Segment Start: Data section

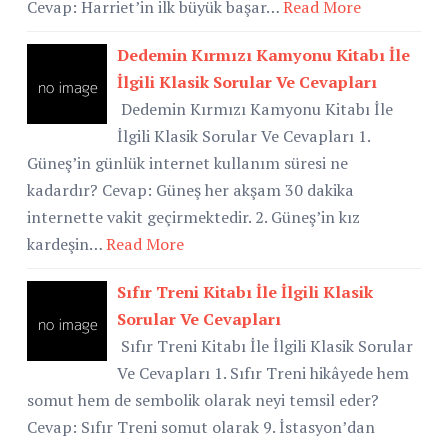
Cevap: Harriet’in ilk büyük başar…
Read More
Dedemin Kırmızı Kamyonu Kitabı İle
İlgili Klasik Sorular Ve Cevapları
Dedemin Kırmızı Kamyonu Kitabı İle
İlgili Klasik Sorular Ve Cevapları 1.
Güneş’in günlük internet kullanım süresi ne
kadardır? Cevap: Güneş her akşam 30 dakika
internette vakit geçirmektedir. 2. Güneş’in kız
kardeşin…
Read More
Sıfır Treni Kitabı İle İlgili Klasik
Sorular Ve Cevapları
Sıfır Treni Kitabı İle İlgili Klasik Sorular
Ve Cevapları 1. Sıfır Treni hikâyede hem
somut hem de sembolik olarak neyi temsil eder?
Cevap: Sıfır Treni somut olarak 9. İstasyon’dan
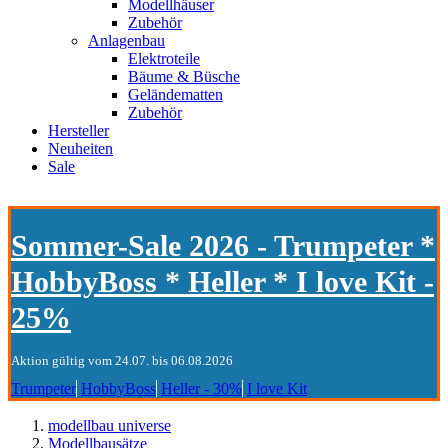
Modellhäuser
Zubehör
Anlagenbau
Elektroteile
Bäume & Büsche
Geländematten
Zubehör
Hersteller
Neuheiten
Sale
Sommer-Sale 2026 - Trumpeter *
HobbyBoss * Heller * I love Kit -
25%
Aktion gültig vom 24.07. bis 06.08.2026
Trumpeter
HobbyBoss
Heller - 30%
I love Kit
modellbau universe
Modellbausätze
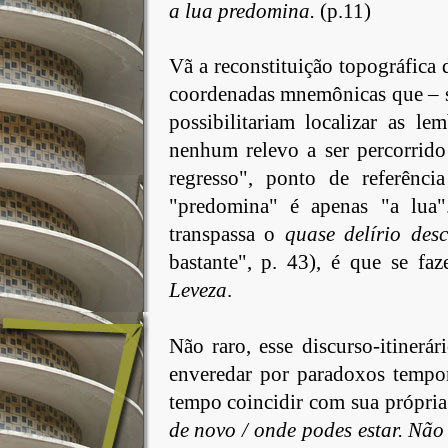
a lua predomina.
(p.11)
Vã a reconstituição topográfica 
coordenadas mnemônicas que – s
possibilitariam localizar as le
nenhum relevo a ser percorrido
regresso", ponto de referênc
"predomina" é apenas "a lua"
transpassa o
quase
delírio desc
bastante", p. 43), é que se f
Leveza
.
Não
raro, esse discurso-itinerári
enveredar por paradoxos tempor
tempo coincidir com sua própri
de novo / onde podes estar. Não /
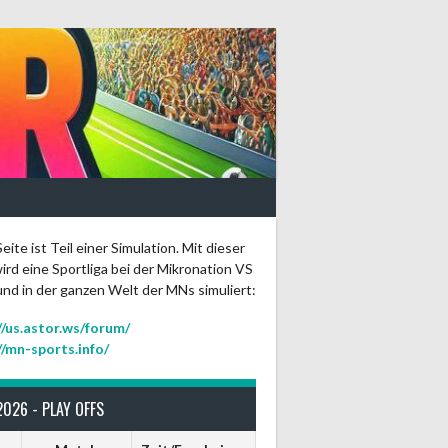
eite ist Teil einer Simulation. Mit dieser
ird eine Sportliga bei der Mikronation VS
und in der ganzen Welt der MNs simuliert:
//us.astor.ws/forum/
//mn-sports.info/
2026 - PLAY OFFS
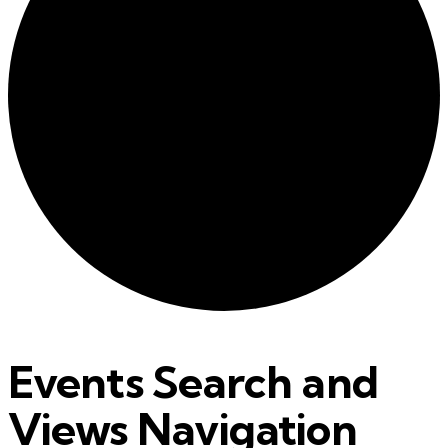
Events Search and
Views Navigation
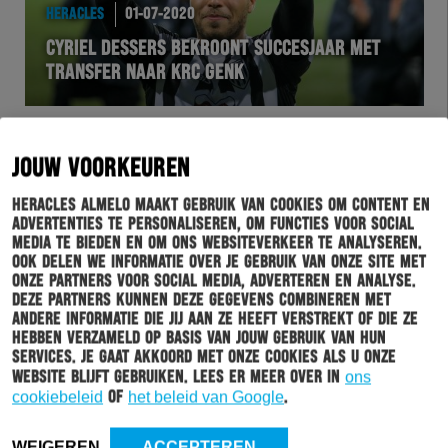
HERACLES
01-07-2020
CYRIEL DESSERS BEKROONT SUCCESJAAR MET
TRANSFER NAAR KRC GENK
JOUW VOORKEUREN
Heracles Almelo maakt gebruik van cookies om content en
advertenties te personaliseren, om functies voor social
media te bieden en om ons websiteverkeer te analyseren.
Ook delen we informatie over je gebruik van onze site met
onze partners voor social media, adverteren en analyse.
Deze partners kunnen deze gegevens combineren met
andere informatie die jij aan ze heeft verstrekt of die ze
hebben verzameld op basis van jouw gebruik van hun
services. Je gaat akkoord met onze cookies als u onze
HERACLES
01-07-2020
website blijft gebruiken. Lees er meer over in
ons
DONDERDAG: DE HERACLES QUIZ
cookiebeleid
of
het beleid van Google
.
WEIGEREN
ACCEPTEREN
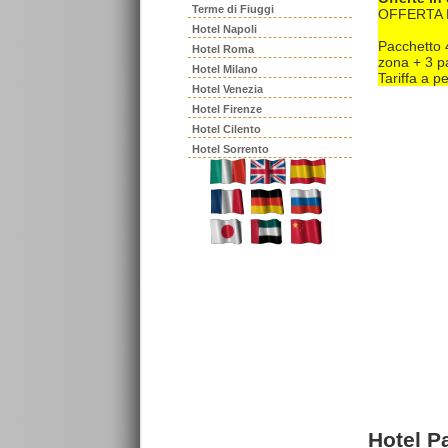
Terme di Fiuggi
OFFERTA 
Hotel Napoli
Pacchetto 4
Hotel Roma
zona + 3 pa
Hotel Milano
Tariffa a p
Hotel Venezia
Hotel Firenze
Hotel Cilento
Hotel Sorrento
Hotel Pa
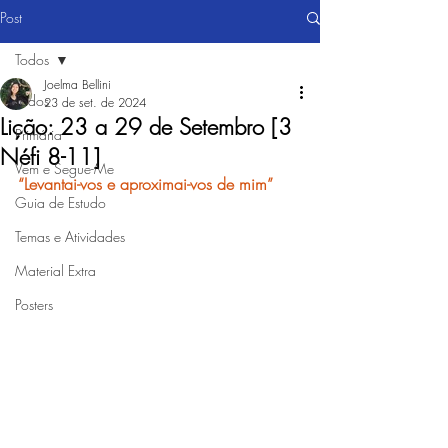
Post
Todos
Joelma Bellini
Todos
23 de set. de 2024
Lição: 23 a 29 de Setembro [3
Primária
Néfi 8-11]
Vem e Segue-Me
“Levantai-vos e aproximai-vos de mim”
Guia de Estudo
Temas e Atividades
Material Extra
Posters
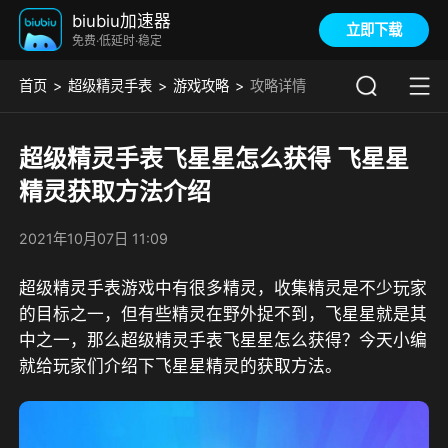
biubiu加速器
立即下载
免费·低延时·稳定
首页
超级精灵手表
游戏攻略
攻略详情
超级精灵手表飞星星怎么获得 飞星星
精灵获取方法介绍
2021年10月07日 11:09
超级精灵手表游戏中有很多精灵，收集精灵是不少玩家
的目标之一，但有些精灵在野外捉不到，飞星星就是其
中之一，那么超级精灵手表飞星星怎么获得？今天小编
就给玩家们介绍下飞星星精灵的获取方法。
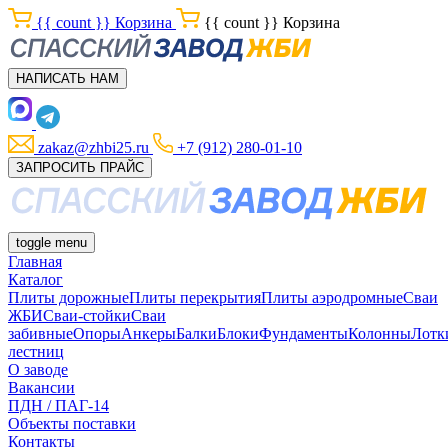
{{ count }}
Корзина
{{ count }}
Корзина
НАПИСАТЬ НАМ
zakaz@zhbi25.ru
+7 (912) 280-01-10
ЗАПРОСИТЬ ПРАЙС
toggle menu
Главная
Каталог
Плиты дорожные
Плиты перекрытия
Плиты аэродромные
Сваи
ЖБИ
Сваи-стойки
Сваи
забивные
Опоры
Анкеры
Балки
Блоки
Фундаменты
Колонны
Лотк
лестниц
О заводе
Вакансии
ПДН / ПАГ-14
Объекты поставки
Контакты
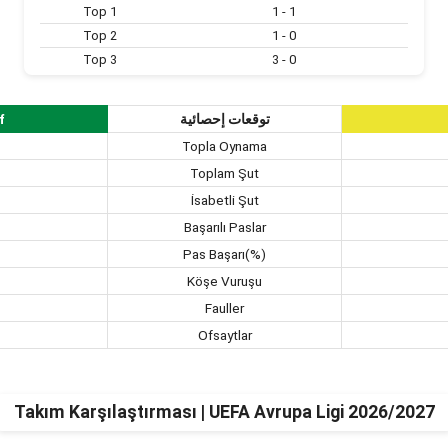
Top 1
1 - 1
Top 2
1 - 0
Top 3
3 - 0
توقعات إحصائية
f
Topla Oynama
Toplam Şut
İsabetli Şut
Başarılı Paslar
Pas Başarı(%)
Köşe Vuruşu
Fauller
Ofsaytlar
Takım Karşılaştırması | UEFA Avrupa Ligi 2026/2027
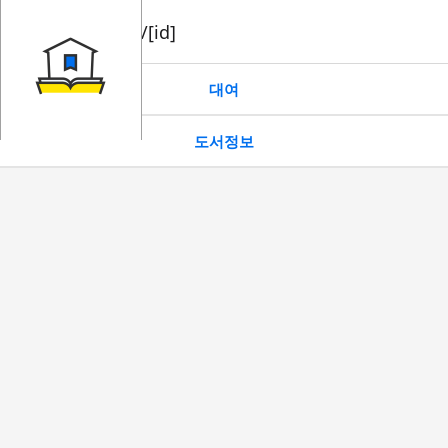
book/rent/[id]
대여
도서정보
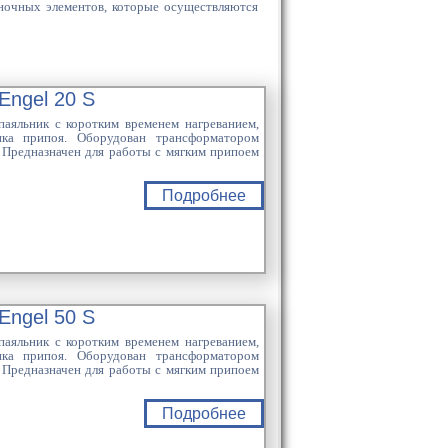
иночных элементов, которые осуществляются
Engel 20 S
аяльник с коротким временем нагреванием,
ика припоя. Оборудован трансформатором
 Предназначен для работы с мягким припоем
Подробнее
Engel 50 S
аяльник с коротким временем нагреванием,
ика припоя. Оборудован трансформатором
 Предназначен для работы с мягким припоем
Подробнее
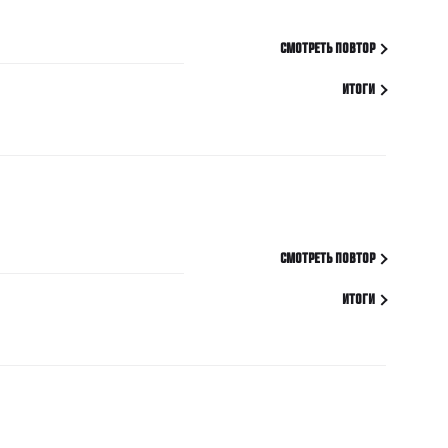
СМОТРЕТЬ ПОВТОР
ИТОГИ
СМОТРЕТЬ ПОВТОР
ИТОГИ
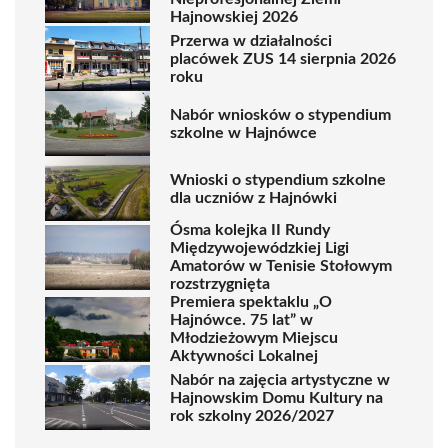
Hajnowskiej 2026
Przerwa w działalności
placówek ZUS 14 sierpnia 2026
roku
Nabór wniosków o stypendium
szkolne w Hajnówce
Wnioski o stypendium szkolne
dla uczniów z Hajnówki
Ósma kolejka II Rundy
Międzywojewódzkiej Ligi
Amatorów w Tenisie Stołowym
rozstrzygnięta
Premiera spektaklu „O
Hajnówce. 75 lat” w
Młodzieżowym Miejscu
Aktywności Lokalnej
Nabór na zajęcia artystyczne w
Hajnowskim Domu Kultury na
rok szkolny 2026/2027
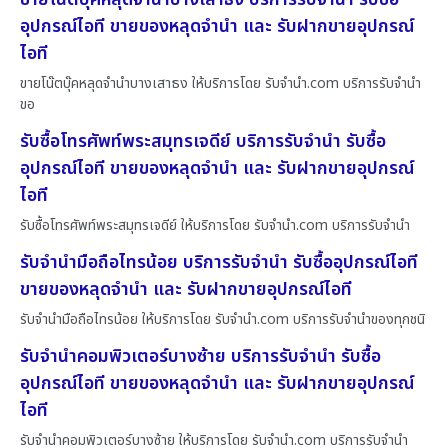
อุปกรณ์ไอที ขายของหลุดจำนำ และ รับฝากขายอุปกรณ์
ไอที
ขายโน๊ตบุ๊คหลุดจำนำบางเสาธง ให้บริการโดย รับจํานํา.com บริการรับจำนำ
ขอ
รับซื้อโทรศัพท์พระสมุทรเจดีย์ บริการรับจำนำ รับซื้อ
อุปกรณ์ไอที ขายของหลุดจำนำ และ รับฝากขายอุปกรณ์
ไอที
รับซื้อโทรศัพท์พระสมุทรเจดีย์ ให้บริการโดย รับจํานํา.com บริการรับจำนำ
รับจำนำมือถือไทรน้อย บริการรับจำนำ รับซื้ออุปกรณ์ไอที
ขายของหลุดจำนำ และ รับฝากขายอุปกรณ์ไอที
รับจำนำมือถือไทรน้อย ให้บริการโดย รับจํานํา.com บริการรับจำนำของทุกชนิ
รับจำนำคอมพิวเตอร์บางซ้าย บริการรับจำนำ รับซื้อ
อุปกรณ์ไอที ขายของหลุดจำนำ และ รับฝากขายอุปกรณ์
ไอที
รับจำนำคอมพิวเตอร์บางซ้าย ให้บริการโดย รับจํานํา.com บริการรับจำนำ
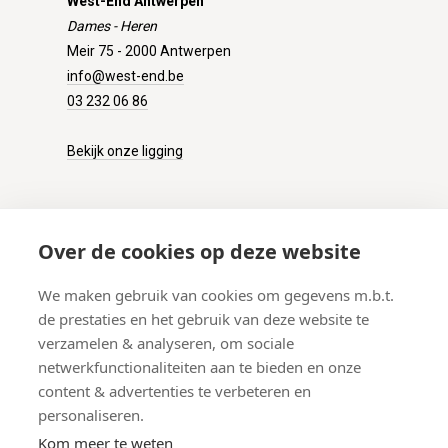
West-End Antwerpen
Dames - Heren
Meir 75 - 2000 Antwerpen
info@west-end.be
03 232 06 86
Bekijk onze ligging
KLANTENSERVICE
Over de cookies op deze website
Onze winkel
We maken gebruik van cookies om gegevens m.b.t.
Verzenden
de prestaties en het gebruik van deze website te
Retourneren
verzamelen & analyseren, om sociale
Betalen
netwerkfunctionaliteiten aan te bieden en onze
Veelgestelde vragen
content & advertenties te verbeteren en
personaliseren.
Kom meer te weten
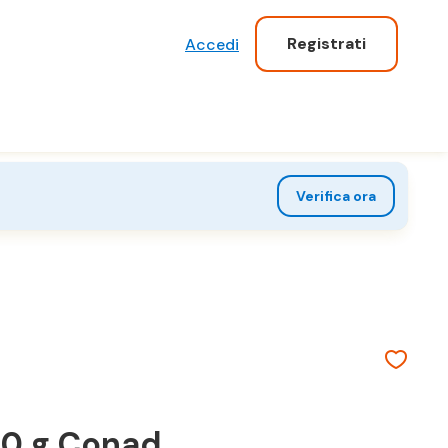
Registrati
Accedi
Verifica ora
360 g Conad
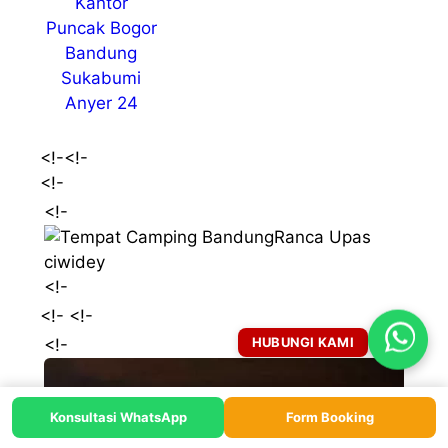
<!-
<!-
<!-
<!-
<!-
<!-
<!-
HUBUNGI KAMI
<!-
Konsultasi WhatsApp
Form Booking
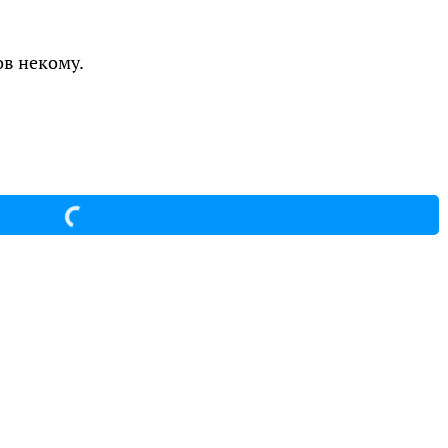
ов некому.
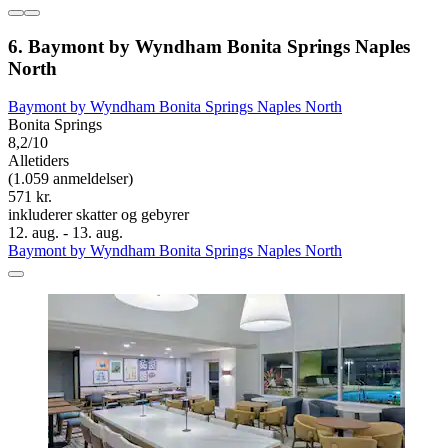
6. Baymont by Wyndham Bonita Springs Naples
North
Baymont by Wyndham Bonita Springs Naples North
Bonita Springs
8,2/10
Alletiders
(1.059 anmeldelser)
571 kr.
inkluderer skatter og gebyrer
12. aug. - 13. aug.
Baymont by Wyndham Bonita Springs Naples North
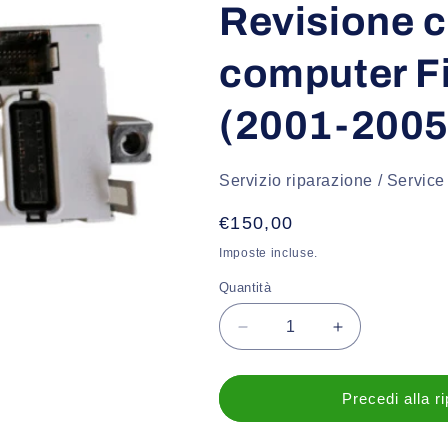
Revisione c
computer F
(2001-2005
Servizio riparazione / Service
Prezzo
€150,00
di
Imposte incluse.
listino
Quantità
Diminuisci
Aumenta
quantità
quantità
per
per
Revisione
Revisione
Precedi alla r
centralina
centralina
Body
Body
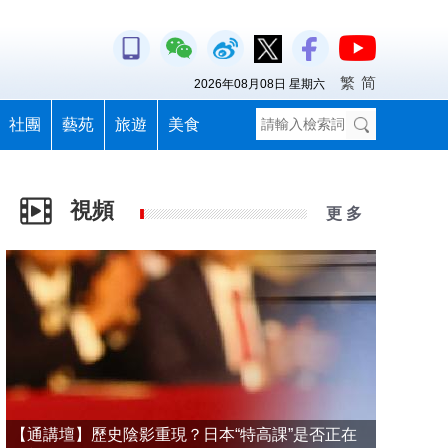
繁
简
2026年08月08日 星期六
社團
藝苑
旅遊
美食
視頻
更 多
【通講壇】歷史陰影重現？日本“特高課”是否正在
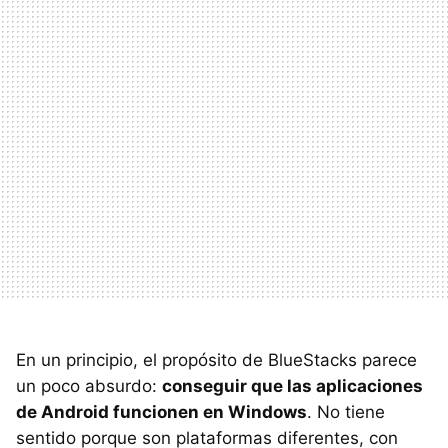
En un principio, el propósito de BlueStacks parece
un poco absurdo:
conseguir que las aplicaciones
de Android funcionen en Windows
. No tiene
sentido porque son plataformas diferentes, con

Segment End: Data section

-- Action item --
With all pictures removed, reproduce the lines from the top of the entries above through the line containing "advertenties te personaliseren, om", exactly as written.

-- Solution to the problem --
Cevap: Harriet’in ilk büyük başar…
Read More
Dedemin Kırmızı Kamyonu Kitabı İle
İlgili Klasik Sorular Ve Cevapları
Dedemin Kırmızı Kamyonu Kitabı İle
İlgili Klasik Sorular Ve Cevapları 1.
Güneş’in günlük internet kullanım süresi ne
kadardır? Cevap: Güneş her akşam 30 dakika
internette vakit geçirmektedir. 2. Güneş’in kız
kardeşin…
Read More
Sıfır Treni Kitabı İle İlgili Klasik
Sorular Ve Cevapları
Sıfır Treni Kitabı İle İlgili Klasik Sorular
Ve Cevapları 1. Sıfır Treni hikâyede hem
somut hem de sembolik olarak neyi temsil eder?
Cevap: Sıfır Treni somut olarak 9. İstasyon’dan
Modellhäuser
Zubehör
Anlagenbau
Elektroteile
Bäume & Büsche
Geländematten
Zubehör
Hersteller
Neuheiten
Sale
Sommer-Sale 2026 - Trumpeter *
HobbyBoss * Heller * I love Kit -
25%
Aktion gültig vom 24.07. bis 06.08.2026
Trumpeter
HobbyBoss
Heller - 30%
I love Kit
modellbau universe
Modellbausätze
a lua predomina.
(p.11)
Vã a reconstituição topográfica 
coordenadas mnemônicas que – s
possibilitariam localizar as le
nenhum relevo a ser percorrido
regresso", ponto de referênc
"predomina" é apenas "a lua"
transpassa o
quase
delírio desc
bastante", p. 43), é que se f
Leveza
.
Não
raro, esse discurso-itinerári
enveredar por paradoxos tempor
tempo coincidir com sua própri
de novo / onde podes estar. Não /
eite ist Teil einer Simulation. Mit dieser
ird eine Sportliga bei der Mikronation VS
und in der ganzen Welt der MNs simuliert:
//us.astor.ws/forum/
//mn-sports.info/
2026 - PLAY OFFS
Events Search and
Views Navigation
HERACLES
01-07-2020
CYRIEL DESSERS BEKROONT SUCCESJAAR MET
TRANSFER NAAR KRC GENK
JOUW VOORKEUREN
Heracles Almelo maakt gebruik van cookies om content en
advertenties te personaliseren, om functies voor social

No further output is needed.